The Springfield base also flies remotely piloted aircraft.

“We are postured to help with the fight against our near-peer adversaries because the traditional wing would do the same thing for 25, 30, 50 years, flying the same airplanes," Fitzgerald said. "Now with this intelligence mission set, things are evolving so quickly.

“And there is no big infrastructure to change," she added. “We have connections, computers and brain power, basically.

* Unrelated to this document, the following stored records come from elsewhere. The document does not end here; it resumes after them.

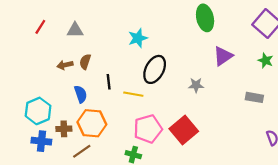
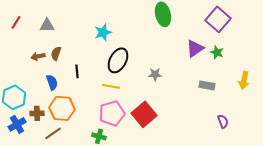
purple triangle: (223, 56) -> (195, 48), moved
yellow line: (133, 94) -> (111, 86), moved
blue cross: (41, 141) -> (17, 124), turned -36

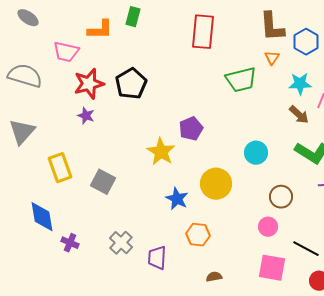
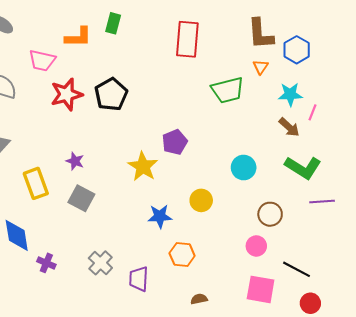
purple star: (86, 116) -> (75, 161), moved
yellow circle: (216, 184) -> (201, 200), size x0.7
blue star: (177, 199) -> (160, 216), turned -30

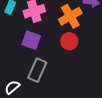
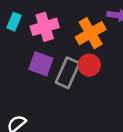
gray rectangle: (37, 70) -> (68, 73), moved

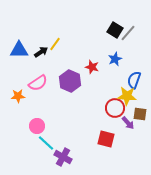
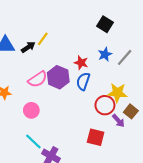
gray line: (128, 33) -> (125, 57), moved
blue semicircle: (134, 80) -> (83, 81), moved
pink semicircle: (38, 83) -> (38, 79), moved
brown square: (140, 114) -> (131, 111), turned 32
pink circle: (37, 126) -> (31, 110), moved

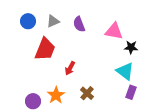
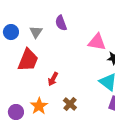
gray triangle: (53, 21) -> (36, 32), turned -32
purple semicircle: (79, 24) -> (61, 23), moved

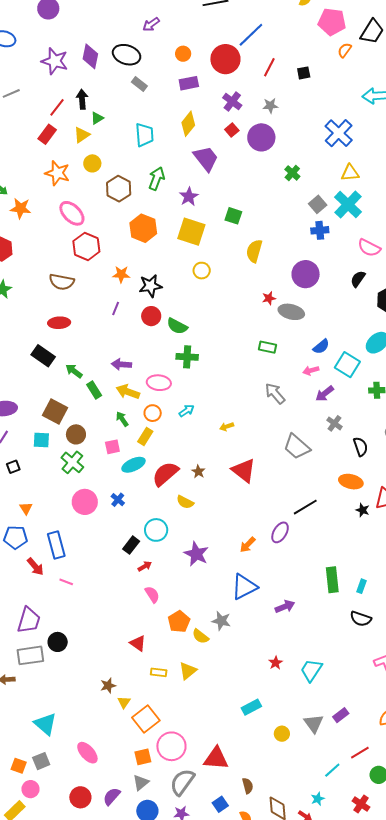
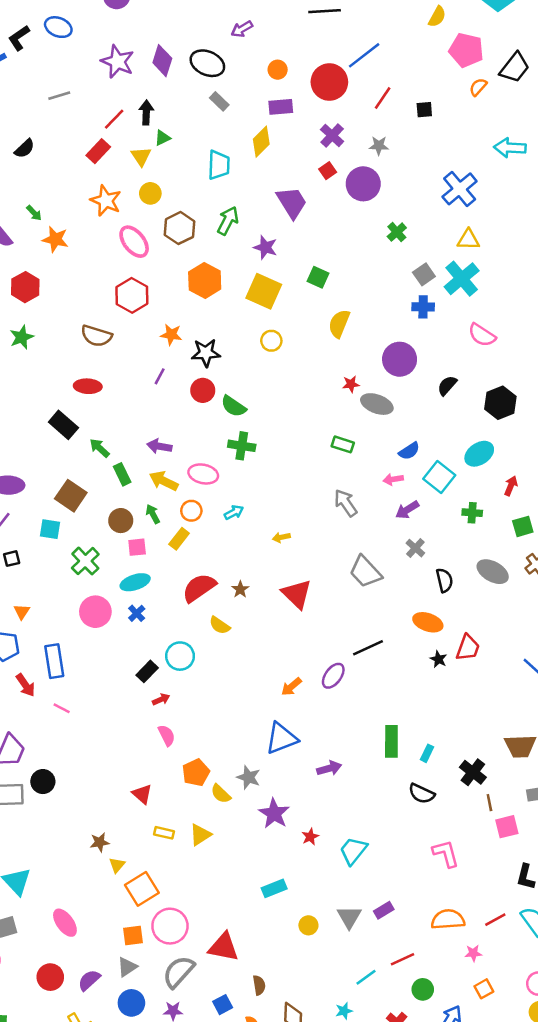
yellow diamond: (188, 124) -> (261, 142), moved
yellow triangle: (82, 135) -> (141, 156), turned -36
purple star: (189, 197) -> (265, 247), turned -30
pink ellipse: (72, 213) -> (134, 242), moved
black semicircle: (358, 279) -> (447, 385), moved
brown circle: (76, 434) -> (121, 521), moved
cyan ellipse: (133, 465) -> (135, 582), moved
purple star: (196, 554) -> (274, 814), moved

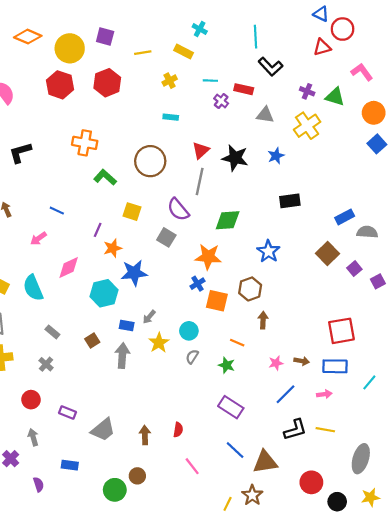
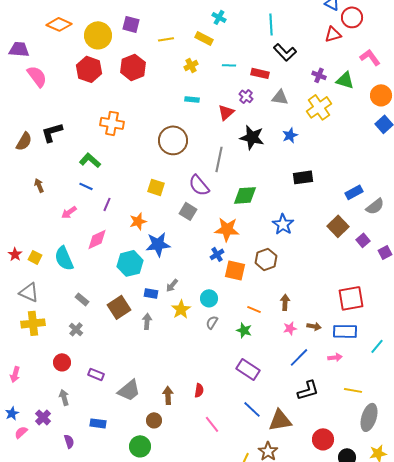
purple cross: (221, 101) -> (246, 96), moved
red triangle: (201, 150) -> (226, 112), moved
green L-shape: (105, 177) -> (90, 160), moved
purple line: (98, 230) -> (107, 204), moved
gray semicircle: (367, 232) -> (375, 206), turned 138
brown arrow: (263, 320) -> (285, 302), moved
brown square: (92, 341) -> (119, 307), size x1.6
gray arrow: (122, 356) -> (147, 321), size x0.7
yellow line: (325, 430) -> (353, 390), moved
brown circle: (137, 476) -> (154, 420), moved

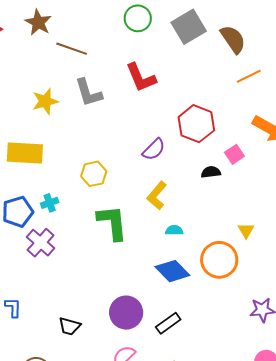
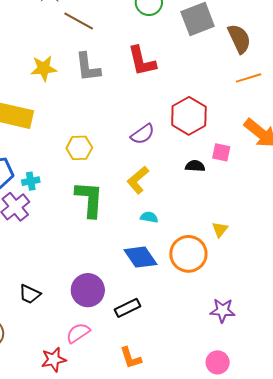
pink square: (234, 154) -> (221, 152), turned 36
cyan cross: (50, 203) -> (31, 181), moved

We just shift to what the new focus is.”

Fitzgerald added that because her base is a partner with NASIC, some of her traditional guardsmen work for NASIC during the week, serving at the base only on the weekends.

“People don’t necessarily have to go to college to have a great skill set that we teach,” she said.

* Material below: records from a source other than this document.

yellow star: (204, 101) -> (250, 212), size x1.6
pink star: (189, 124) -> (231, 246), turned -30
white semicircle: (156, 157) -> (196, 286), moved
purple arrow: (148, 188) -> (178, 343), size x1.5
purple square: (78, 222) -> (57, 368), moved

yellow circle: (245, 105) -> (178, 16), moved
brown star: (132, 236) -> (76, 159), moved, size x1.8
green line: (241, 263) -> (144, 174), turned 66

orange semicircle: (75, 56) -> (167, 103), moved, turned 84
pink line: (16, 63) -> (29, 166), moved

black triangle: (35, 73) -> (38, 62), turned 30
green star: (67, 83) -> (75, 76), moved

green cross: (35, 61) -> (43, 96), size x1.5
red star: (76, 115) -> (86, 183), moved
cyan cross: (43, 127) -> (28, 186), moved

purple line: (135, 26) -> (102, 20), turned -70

For his part, Lecakes said the nation is "at a critical point, where it has to maintain the technical edge that it has with our adversaries.”

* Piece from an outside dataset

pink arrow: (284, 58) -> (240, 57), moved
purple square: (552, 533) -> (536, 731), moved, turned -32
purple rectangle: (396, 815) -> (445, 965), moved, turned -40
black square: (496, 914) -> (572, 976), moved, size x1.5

Lecakes noted that the U.S. relies heavily on satellites. “We’re looking at what you do in the event that you lose GPS systems?"

Battelle is investing in technology that harnesses the earth’s magnetic field for positioning technology.

“Our job is not to figure out the strategy,” Lecakes said. “Our job is to make sure that we are there to help support the strategy.”

“Space has become a warfighting domain, and it’s become a warfighting domain because of our adversaries, because of what Russia is doing and what China is doing," Turner said, noting that China has destroyed one of its satellites in a test and Russia is pursuing its own lethal edge.